The property of the light to be modulated may comprise a spectral bandwidth of the light. The bandwidth of the light may be varied from a relatively broad bandwidth to a relatively small bandwidth or vice versa. This modulation scheme may be applied when the principal component and the further component have different dependencies on the bandwidth of the light. For instance the further component may be independent of the bandwidth of the light. This is e.g. the case when the further component is independent of the light. The further component may depend on the background light. Alternatively or in addition, the further component may depend on the light but may be, within certain limits, independent of the bandwidth. For instance, the further component may be due to fluorescence which may have a broad spectrum which is rather insensitive to the bandwidth of the light inducing the fluorescence. The principal component may comprise a Raman scattering signal which may have a bandwidth which may be mainly determined by the bandwidth of the light inducing the Raman signal.

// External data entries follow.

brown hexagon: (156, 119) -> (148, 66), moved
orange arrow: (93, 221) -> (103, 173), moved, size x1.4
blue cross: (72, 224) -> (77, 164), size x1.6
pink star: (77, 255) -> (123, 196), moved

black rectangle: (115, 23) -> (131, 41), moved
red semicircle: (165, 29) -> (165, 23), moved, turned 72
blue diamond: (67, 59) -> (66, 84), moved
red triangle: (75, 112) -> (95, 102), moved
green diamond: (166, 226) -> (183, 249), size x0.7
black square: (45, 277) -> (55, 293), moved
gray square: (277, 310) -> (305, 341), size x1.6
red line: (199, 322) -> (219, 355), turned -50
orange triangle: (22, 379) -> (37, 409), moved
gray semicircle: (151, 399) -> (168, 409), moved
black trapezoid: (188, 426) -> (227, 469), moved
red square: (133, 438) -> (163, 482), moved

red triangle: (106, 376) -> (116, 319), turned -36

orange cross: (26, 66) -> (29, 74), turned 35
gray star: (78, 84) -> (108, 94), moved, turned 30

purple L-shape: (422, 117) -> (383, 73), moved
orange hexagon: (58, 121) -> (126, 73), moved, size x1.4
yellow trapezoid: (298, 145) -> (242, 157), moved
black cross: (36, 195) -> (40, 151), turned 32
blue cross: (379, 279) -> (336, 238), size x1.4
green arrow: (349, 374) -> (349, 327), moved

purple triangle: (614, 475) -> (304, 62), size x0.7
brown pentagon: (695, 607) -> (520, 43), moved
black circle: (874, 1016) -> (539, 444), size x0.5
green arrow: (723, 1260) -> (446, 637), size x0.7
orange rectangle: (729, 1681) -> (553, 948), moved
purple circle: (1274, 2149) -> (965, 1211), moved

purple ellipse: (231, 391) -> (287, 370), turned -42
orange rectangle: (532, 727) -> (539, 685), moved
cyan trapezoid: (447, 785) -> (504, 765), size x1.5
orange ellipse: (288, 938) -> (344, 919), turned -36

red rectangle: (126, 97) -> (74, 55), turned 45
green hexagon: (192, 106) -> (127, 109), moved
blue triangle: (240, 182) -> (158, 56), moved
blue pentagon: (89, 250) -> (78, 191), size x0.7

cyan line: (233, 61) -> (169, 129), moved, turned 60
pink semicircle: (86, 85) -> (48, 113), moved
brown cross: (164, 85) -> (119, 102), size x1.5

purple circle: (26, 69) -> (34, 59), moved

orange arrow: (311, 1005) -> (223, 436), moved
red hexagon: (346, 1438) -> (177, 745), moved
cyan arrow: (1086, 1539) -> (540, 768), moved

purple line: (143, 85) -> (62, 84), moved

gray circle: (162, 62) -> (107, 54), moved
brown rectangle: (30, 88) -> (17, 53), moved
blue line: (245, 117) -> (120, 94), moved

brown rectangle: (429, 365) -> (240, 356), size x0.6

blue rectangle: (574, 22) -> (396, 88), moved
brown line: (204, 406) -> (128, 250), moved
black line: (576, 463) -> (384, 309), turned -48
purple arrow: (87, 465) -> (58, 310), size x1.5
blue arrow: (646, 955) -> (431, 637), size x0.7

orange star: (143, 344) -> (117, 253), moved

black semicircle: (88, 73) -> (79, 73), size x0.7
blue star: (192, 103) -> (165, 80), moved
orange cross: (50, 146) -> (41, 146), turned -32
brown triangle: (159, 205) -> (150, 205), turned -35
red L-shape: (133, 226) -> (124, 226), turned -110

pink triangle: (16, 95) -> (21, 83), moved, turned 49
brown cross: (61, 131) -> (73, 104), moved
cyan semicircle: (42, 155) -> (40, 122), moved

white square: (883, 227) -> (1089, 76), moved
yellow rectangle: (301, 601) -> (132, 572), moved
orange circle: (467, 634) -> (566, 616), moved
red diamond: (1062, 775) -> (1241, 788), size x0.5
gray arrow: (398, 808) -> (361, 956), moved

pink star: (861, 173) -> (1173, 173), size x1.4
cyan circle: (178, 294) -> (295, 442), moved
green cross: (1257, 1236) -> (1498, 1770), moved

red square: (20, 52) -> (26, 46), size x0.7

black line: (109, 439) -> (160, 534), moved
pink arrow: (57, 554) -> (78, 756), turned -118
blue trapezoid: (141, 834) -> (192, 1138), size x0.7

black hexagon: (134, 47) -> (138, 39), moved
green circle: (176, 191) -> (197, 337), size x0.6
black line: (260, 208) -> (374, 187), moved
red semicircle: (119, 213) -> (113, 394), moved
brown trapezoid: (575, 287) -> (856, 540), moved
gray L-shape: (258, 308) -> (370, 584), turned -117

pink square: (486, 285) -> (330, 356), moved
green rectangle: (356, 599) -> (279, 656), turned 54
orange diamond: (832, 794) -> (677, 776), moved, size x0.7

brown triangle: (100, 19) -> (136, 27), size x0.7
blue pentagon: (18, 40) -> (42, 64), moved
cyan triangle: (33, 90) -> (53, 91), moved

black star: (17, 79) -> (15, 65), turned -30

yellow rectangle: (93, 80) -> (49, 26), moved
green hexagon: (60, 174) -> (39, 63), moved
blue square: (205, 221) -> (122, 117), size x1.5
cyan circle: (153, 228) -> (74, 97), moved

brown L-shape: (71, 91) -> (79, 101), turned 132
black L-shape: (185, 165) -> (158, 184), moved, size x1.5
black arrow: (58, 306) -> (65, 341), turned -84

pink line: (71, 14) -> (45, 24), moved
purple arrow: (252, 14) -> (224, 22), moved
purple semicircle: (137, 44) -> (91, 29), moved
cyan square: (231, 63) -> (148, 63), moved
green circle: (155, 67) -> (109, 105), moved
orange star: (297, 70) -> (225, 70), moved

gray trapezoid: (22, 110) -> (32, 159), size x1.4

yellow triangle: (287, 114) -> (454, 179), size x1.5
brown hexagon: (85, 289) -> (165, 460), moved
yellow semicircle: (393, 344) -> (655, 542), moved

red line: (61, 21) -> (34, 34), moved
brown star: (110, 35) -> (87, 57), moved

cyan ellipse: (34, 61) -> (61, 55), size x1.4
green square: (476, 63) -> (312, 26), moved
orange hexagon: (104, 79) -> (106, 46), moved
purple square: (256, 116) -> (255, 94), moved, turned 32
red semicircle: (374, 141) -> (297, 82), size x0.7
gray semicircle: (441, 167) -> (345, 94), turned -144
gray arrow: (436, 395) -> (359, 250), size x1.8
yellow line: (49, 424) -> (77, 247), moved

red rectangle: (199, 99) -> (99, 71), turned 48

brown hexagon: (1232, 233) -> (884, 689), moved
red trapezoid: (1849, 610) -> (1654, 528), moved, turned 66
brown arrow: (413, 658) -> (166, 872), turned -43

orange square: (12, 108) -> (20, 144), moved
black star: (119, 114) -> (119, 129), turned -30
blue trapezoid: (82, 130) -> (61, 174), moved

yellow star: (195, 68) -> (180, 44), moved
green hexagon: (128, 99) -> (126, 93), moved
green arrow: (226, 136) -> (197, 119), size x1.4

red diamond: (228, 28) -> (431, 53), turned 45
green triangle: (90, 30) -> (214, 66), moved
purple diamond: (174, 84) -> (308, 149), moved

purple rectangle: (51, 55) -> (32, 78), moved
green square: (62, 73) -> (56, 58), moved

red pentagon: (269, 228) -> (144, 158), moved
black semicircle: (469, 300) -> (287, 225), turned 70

The property of the light to be modulated may comprise a wavelength of the light. The wavelength of the light may be varied from a relatively short wavelength to a relatively long wavelength or vice versa. This modulation scheme may be applied when the principal component and the further component have different dependencies on the wavelength of the light. For instance the further component may be independent of the wavelength of the light. This is e.g. the case when the further component is independent of the light. The further component may depend on the background light. Alternatively or in addition, the further component may depend on the light but may be, within certain limits, independent of the wavelength. For instance, the further component may be due to fluorescence which may have a broad spectrum which is rather insensitive to the wavelength of the light inducing the fluorescence. The principal component may comprise a Raman scattering signal. The Raman scattering signal may have a spectrum with peaks the position of which depends on the wavelength of the light inducing the Raman scattering signal. Due to the modulation of the wavelength these peaks shift. The weighing function may have a structure such that the Raman peaks of the unmodulated optical signal are weighed and detected by the multivariate optical element whereas the Raman peaks of the modulated optical signal are blocked and not detected.
The multivariate optical element may have a weighing function which is adjustable. The modulator element may be arranged to modulate the weighing function of the multivariate optical element such that the part of the detected weighed optical signal relating to the amplitude of the principal component and the further part of the detected weighed optical signal relating to a further amplitude of the further component depend on the modulated weighing function in different ways. For instance the multivariate optical element may have a spectral weighing function with relatively narrow spectral bands, e.g. corresponding to a Raman wavelength of the principal component. The spectral weighing function of the multivariate optical element may be modulated such that the relatively narrow spectral bands are shifted to a wavelength where the Raman wavelength of the principle component is no longer detected. The further component may comprise a fluorescence, spectrum which is approximately constant over the range over which the spectral bands are shifted. In this way the intensity of the fluorescence may be determined at least approximately when the spectral bands in the weighing function are shifted. The intensity of the fluorescence may then be subtracted from the weighed detected optical signal when the spectral bands are not shifted.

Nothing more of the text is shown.